Era muito cedo pra sentir-se assim.
A febre havia passado e no amanhã girava a esperança de que as coisas voltariam ao normal.
Normal? Dentro do possível. Do possível de quem carrega um segredo, uma mácula. O amanhã de quem passou mais de um ano sentindo-se contagiosa. Segregada. O amanhã de quem foi afastada de dias normais, de convivências. De quem perdeu além de aulas sobre matérias novas que impactariam em um aprendizado em ascendência, descobertas da juventude que teria que adiar pra depois. Ou pra nunca porque a morte pairava em cada possibilidade de esperança. Curada, porém, sentia-se atrasada, maculada, roubada, proibida. Sentia-se caindo em locais em que desconhecia as linguagens, as pessoas, as histórias, os costumes e os sonhos. Sentia-se sem sonhos. Desconexa. Desconectada. Avessa. Contagiosa. Tóxica e só.
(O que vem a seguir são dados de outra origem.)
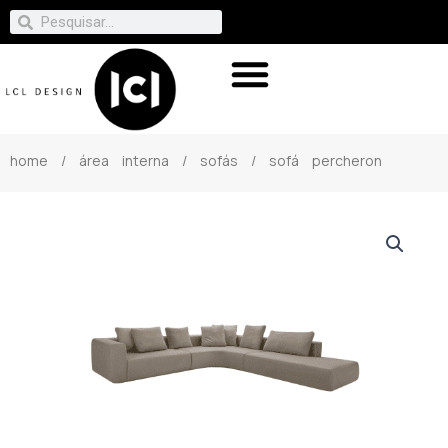
home
/
área interna
/
sofás
/ sofá percheron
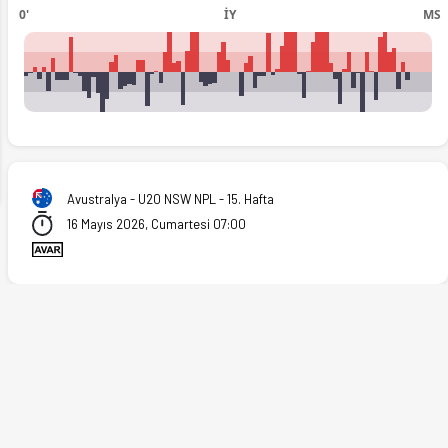
0'
İY
MS
ext
Avustralya - U20 NSW NPL - 15. Hafta
16 Mayıs 2026, Cumartesi 07:00
ranları Ofsayt'ta. (16.05.2026)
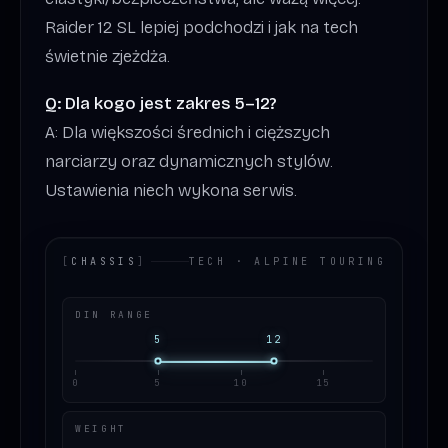
Raider 12 SL lepiej podchodzi i jak na tech
świetnie zjeżdża.
Q: Dla kogo jest zakres 5–12?
A: Dla większości średnich i cięższych
narciarzy oraz dynamicznych stylów.
Ustawienia niech wykona serwis.
[
CHASSIS
]
TECH · ALPINE TOURING
DIN RANGE
5
12
0
5
10
15
WEIGHT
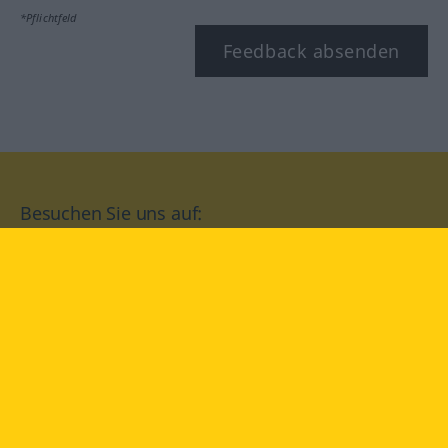
*Pflichtfeld
Feedback absenden
Besuchen Sie uns auf:
facebook
YouTube
Instagram
Langenscheidt
NUTZUNGSBEDINGUNGEN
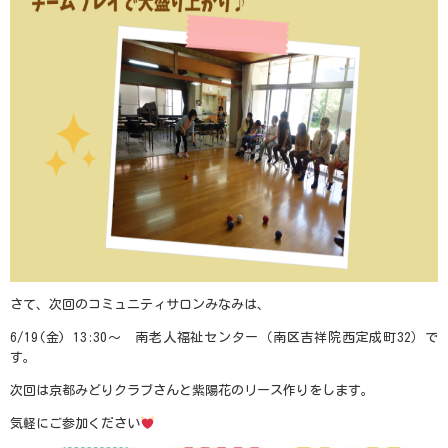
さて、次回のコミュニティサロンみなみは、
6/19(金
) 13:30
〜 南老人福祉センター（南区吉祥院西定成町
32
）で
す。
次回は京都みどりクラブさんと紫陽花のリース作りをします。
気軽にご参加ください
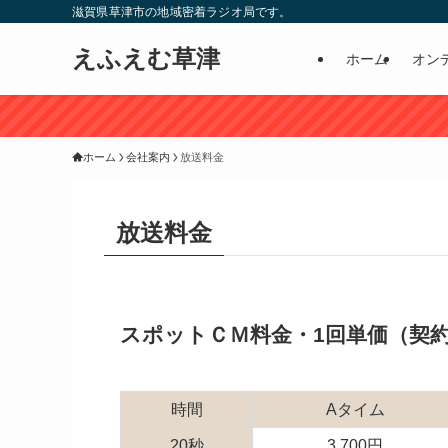
滋賀県草津市の地域密着ラジオ局です。
えふえむ草津
ホーム
オン
ホーム
会社案内
放送料金
放送料金
スポットＣＭ料金・1回単価（契約
時間
Aタイム
20秒
3,700円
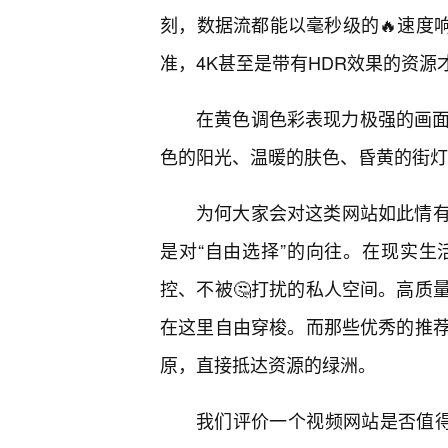
刻，数据流都能以毫秒级的🔥速度响
准，4K甚至是带有HDR效果的资源
在黄色调色彩表现力极强的画面
色的阳光、温暖的肤色、昏黄的街灯
为何大家会对这类网站如此情
是对“自由选择”的向往。在现实
控、不被🤔打扰的私人空间。高质
在这里自由穿梭。而那些优秀的推
原，直接抵达资源的绿洲。
我们评价一个视频网站是否值得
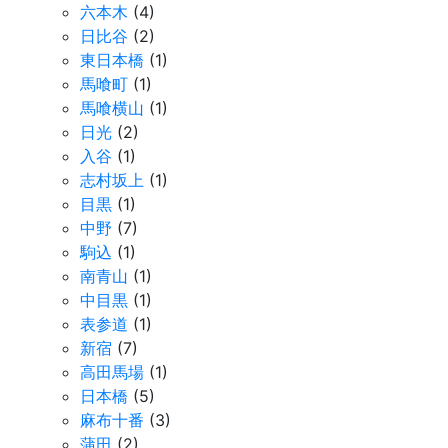
六本木
(4)
日比谷
(2)
東日本橋
(1)
馬喰町
(1)
馬喰横山
(1)
日光
(2)
入谷
(1)
志村坂上
(1)
目黒
(1)
中野
(7)
駒込
(1)
南青山
(1)
中目黒
(1)
表参道
(1)
新宿
(7)
高田馬場
(1)
日本橋
(5)
麻布十番
(3)
蒲田
(2)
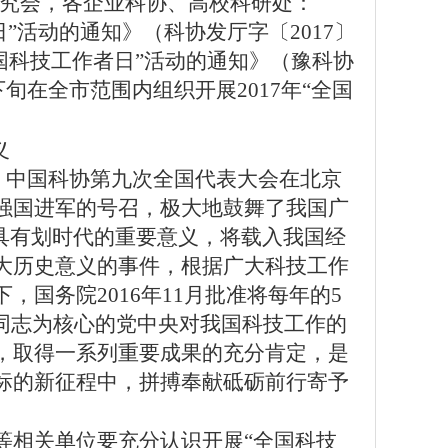
究会，各企业科协
、高校科研处
：
日”活动的通知》（科协发厅字〔2017〕
全国科技工作者日”活动的通知》（
豫
科协
下旬在全
市
范围内组织开展2017年“全国
义
、中国科协第九次全国代表大会在北京
强国进军的号召，极大地鼓舞了我国广
具有划时代的重要意义，将载入我国经
大历史意义的事件，根据广大科技工作
国务院2016年11月批准将每年的5
平同志为核心的党中央对我国科技工作的
，取得一系列重要成果的充分肯定，是
标的新征程中，拼搏奉献砥砺前行寄予
等相关单位要充分认识开展“全国科技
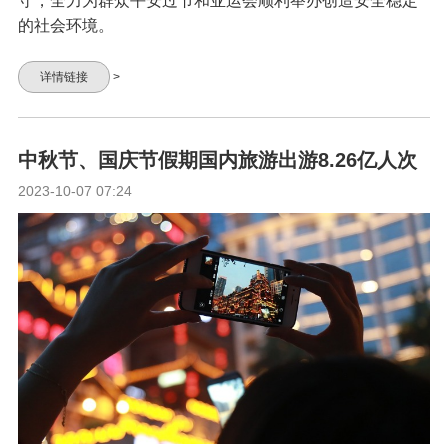
守，全力为群众平安过节和亚运会顺利举办创造安全稳定
的社会环境。
详情链接
>
中秋节、国庆节假期国内旅游出游8.26亿人次
2023-10-07 07:24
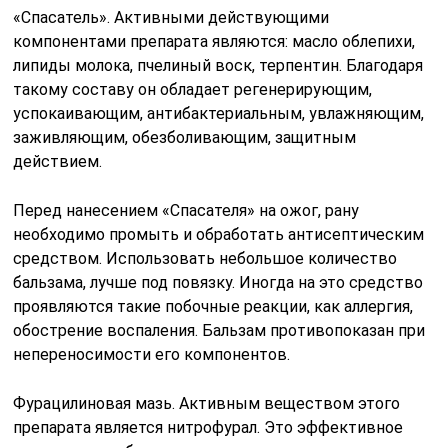
«Спасатель». Активными действующими
компонентами препарата являются: масло облепихи,
липиды молока, пчелиный воск, терпентин. Благодаря
такому составу он обладает регенерирующим,
успокаивающим, антибактериальным, увлажняющим,
заживляющим, обезболивающим, защитным
действием.
Перед нанесением «Спасателя» на ожог, рану
необходимо промыть и обработать антисептическим
средством. Использовать небольшое количество
бальзама, лучше под повязку. Иногда на это средство
проявляются такие побочные реакции, как аллергия,
обострение воспаления. Бальзам противопоказан при
непереносимости его компонентов.
Фурацилиновая мазь. Активным веществом этого
препарата является нитрофурал. Это эффективное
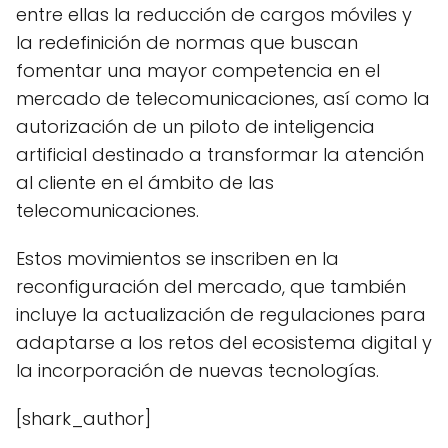
entre ellas la reducción de cargos móviles y
la redefinición de normas que buscan
fomentar una mayor competencia en el
mercado de telecomunicaciones, así como la
autorización de un piloto de inteligencia
artificial destinado a transformar la atención
al cliente en el ámbito de las
telecomunicaciones.
Estos movimientos se inscriben en la
reconfiguración del mercado, que también
incluye la actualización de regulaciones para
adaptarse a los retos del ecosistema digital y
la incorporación de nuevas tecnologías.
[shark_author]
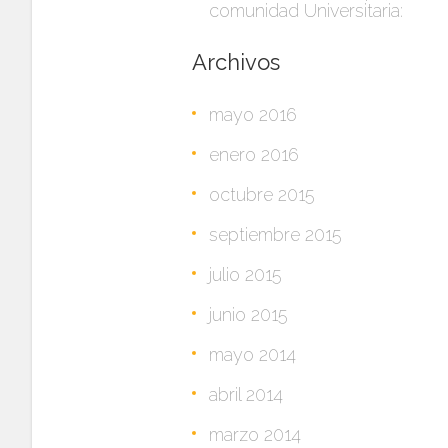
comunidad Universitaria:
Archivos
mayo 2016
enero 2016
octubre 2015
septiembre 2015
julio 2015
junio 2015
mayo 2014
abril 2014
marzo 2014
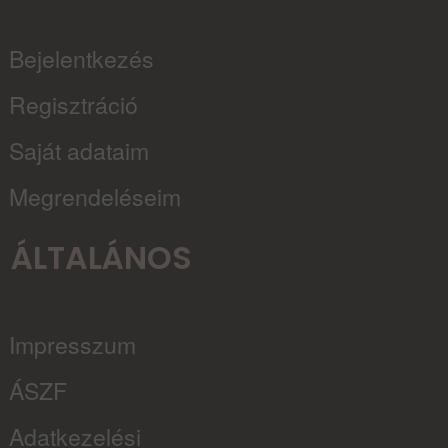
Bejelentkezés
Regisztráció
Saját adataim
Megrendeléseim
ÁLTALÁNOS
Impresszum
ÁSZF
Adatkezelési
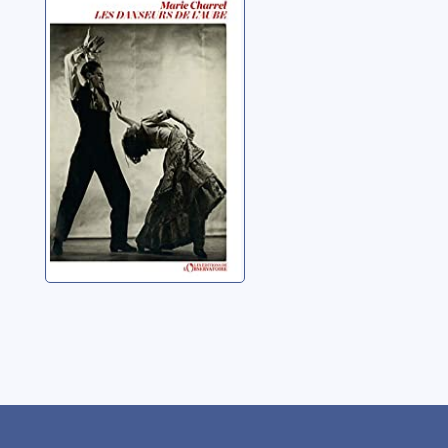
Les danseurs de
l'aube
Charrel, Marie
No futuro, pairava o desafio de reencontrar e redescobrir entre tantas coisas, ela mesma em especial.
Nenhum médico no mundo - falou o especialista - notaria a cicatriz. A tempestade havia passado. Dera uma rasteira na morte e escapara. “Amanhã já pode voltar”. Já?
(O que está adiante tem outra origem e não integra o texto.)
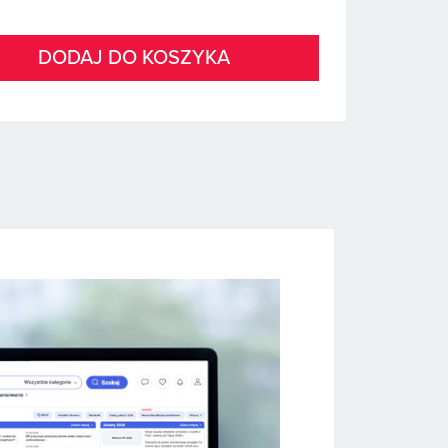
DODAJ DO KOSZYKA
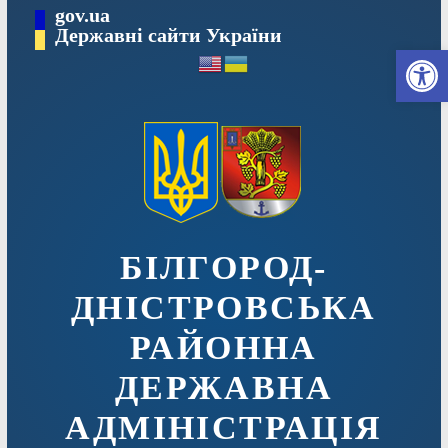
Перейти
gov.ua
до
Державні сайти України
Ві
вмісту
БІЛГОРОД-
ДНІСТРОВСЬКА
РАЙОННА
ДЕРЖАВНА
АДМІНІСТРАЦІЯ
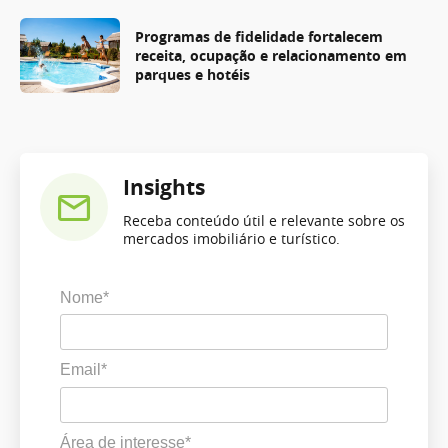
Programas de fidelidade fortalecem
receita, ocupação e relacionamento em
parques e hotéis
Insights
Receba conteúdo útil e relevante sobre os
mercados imobiliário e turístico.
Nome*
Email*
Área de interesse*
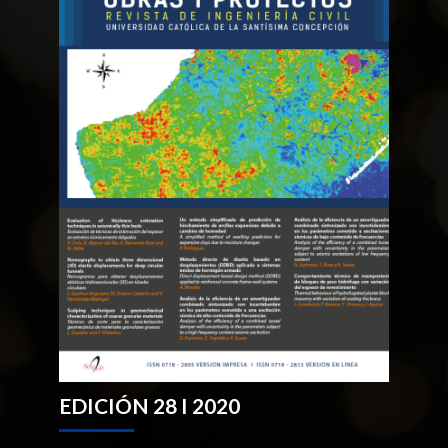
EDICIÓN 28 I 2020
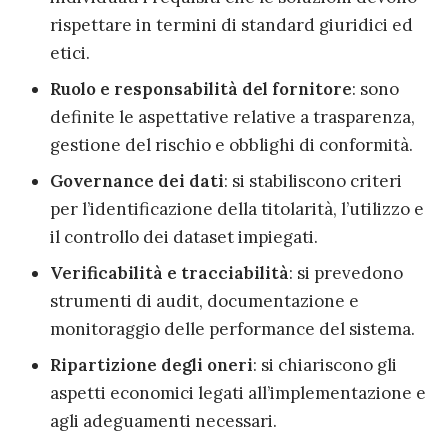
rispettare in termini di standard giuridici ed
etici.
Ruolo e responsabilità del fornitore
: sono
definite le aspettative relative a trasparenza,
gestione del rischio e obblighi di conformità.
Governance dei dati
: si stabiliscono criteri
per l’identificazione della titolarità, l’utilizzo e
il controllo dei dataset impiegati.
Verificabilità e tracciabilità
: si prevedono
strumenti di audit, documentazione e
monitoraggio delle performance del sistema.
Ripartizione degli oneri
: si chiariscono gli
aspetti economici legati all’implementazione e
agli adeguamenti necessari.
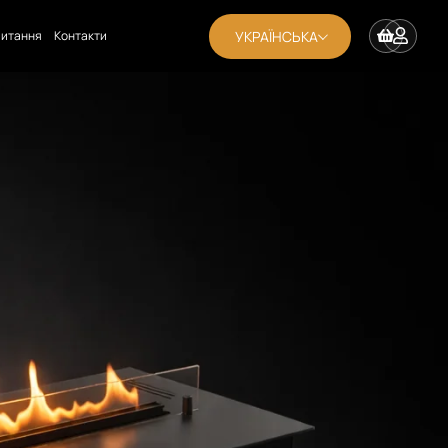
УКРАЇНСЬКА
апитання
Контакти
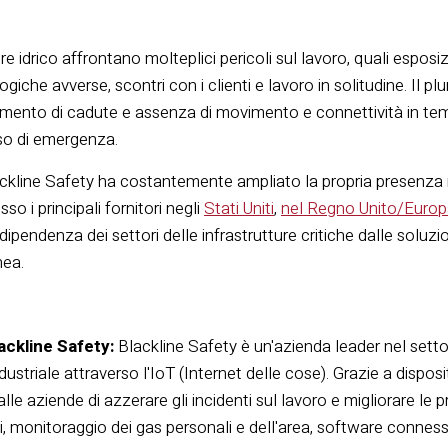
ore idrico affrontano molteplici pericoli sul lavoro, quali esposi
iche avverse, scontri con i clienti e lavoro in solitudine. Il pl
amento di cadute e assenza di movimento e connettività in tem
so di emergenza.
lackline Safety ha costantemente ampliato la propria presenza n
o i principali fornitori negli
Stati Uniti
,
nel Regno Unito/Euro
 dipendenza dei settori delle infrastrutture critiche dalle soluz
nea.
ackline Safety:
Blackline Safety è un'azienda leader nel set
dustriale attraverso l'IoT (Internet delle cose). Grazie a disposit
le aziende di azzerare gli incidenti sul lavoro e migliorare le p
li, monitoraggio dei gas personali e dell'area, software connesso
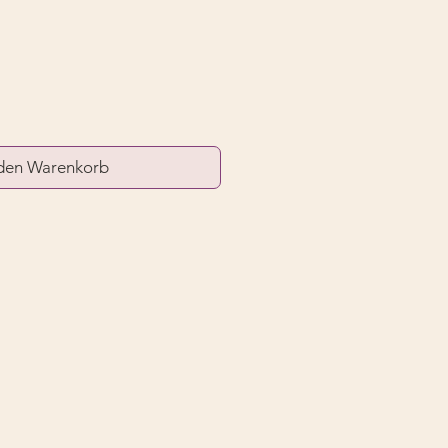
 den Warenkorb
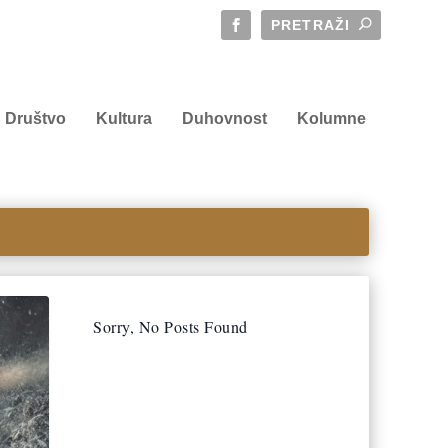
Društvo
Kultura
Duhovnost
Kolumne
Sorry, No Posts Found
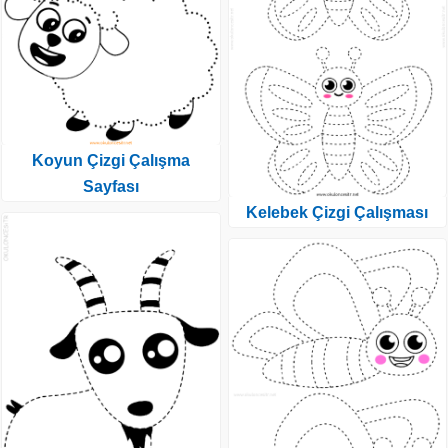
Koyun Çizgi Çalışma
Sayfası
Kelebek Çizgi Çalışması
Feliz com as perspectivas advindas da alta, mas completamente perdida sobre quais seriam elas, perguntava-se pra onde iria a partir dali. Tão, tão jovem, era muito, muito cedo pra sentir-se assim.
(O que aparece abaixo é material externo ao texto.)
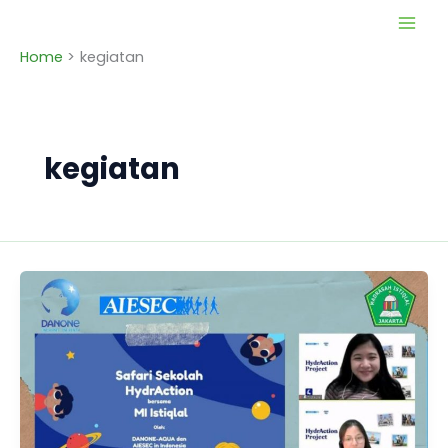
Skip
to
Home
kegiatan
content
kegiatan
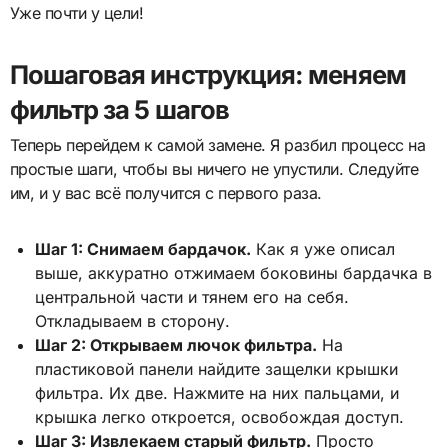
Уже почти у цели!
Пошаговая инструкция: меняем
фильтр за 5 шагов
Теперь перейдем к самой замене. Я разбил процесс на
простые шаги, чтобы вы ничего не упустили. Следуйте
им, и у вас всё получится с первого раза.
Шаг 1: Снимаем бардачок.
Как я уже описал
выше, аккуратно отжимаем боковины бардачка в
центральной части и тянем его на себя.
Откладываем в сторону.
Шаг 2: Открываем лючок фильтра.
На
пластиковой панели найдите защелки крышки
фильтра. Их две. Нажмите на них пальцами, и
крышка легко откроется, освобождая доступ.
Шаг 3: Извлекаем старый фильтр.
Просто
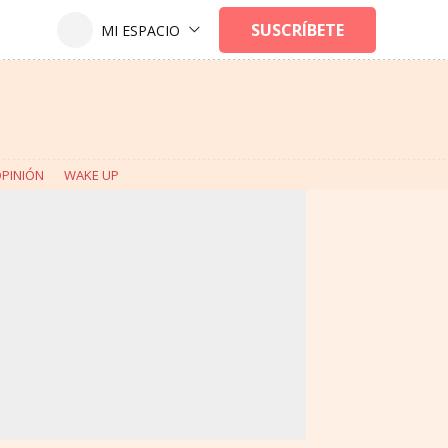
PINIÓN
WAKE UP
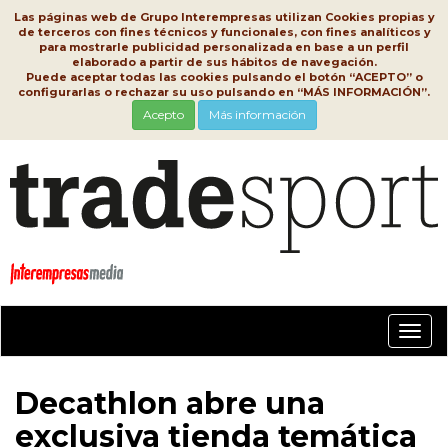
Las páginas web de Grupo Interempresas utilizan Cookies propias y
de terceros con fines técnicos y funcionales, con fines analíticos y
para mostrarle publicidad personalizada en base a un perfil
elaborado a partir de sus hábitos de navegación.
Puede aceptar todas las cookies pulsando el botón “ACEPTO” o
configurarlas o rechazar su uso pulsando en “MÁS INFORMACIÓN”.
Acepto
Más información
Conm
nave
Decathlon abre una
exclusiva tienda temática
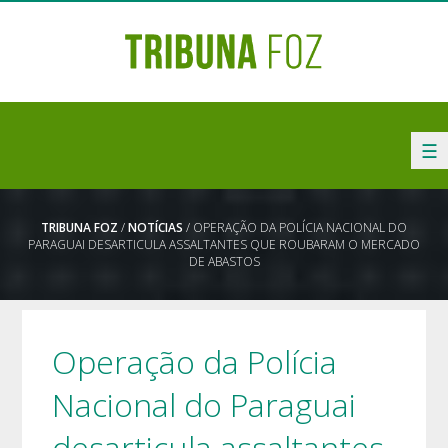
☰
TRIBUNA FOZ
/
NOTÍCIAS
/ OPERAÇÃO DA POLÍCIA NACIONAL DO
PARAGUAI DESARTICULA ASSALTANTES QUE ROUBARAM O MERCADO
DE ABASTOS
Operação da Polícia
Nacional do Paraguai
desarticula assaltantes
E agora, talvez, muito, muito tarde.
Só que hoje amanheceu lembrando.
(Foi quando uma presença invisível abriu a porta do quarto discretamente para então batê-la um pouco depois. Recebeu resiliente e sentiu que compreendia. Com a quantidade de pessoas que amava indo embora, havia resolvido descrer nas coisas que separam a vida da morte. Há certas presenças no ar muito mais vivas do que pessoas vivas, concluiu).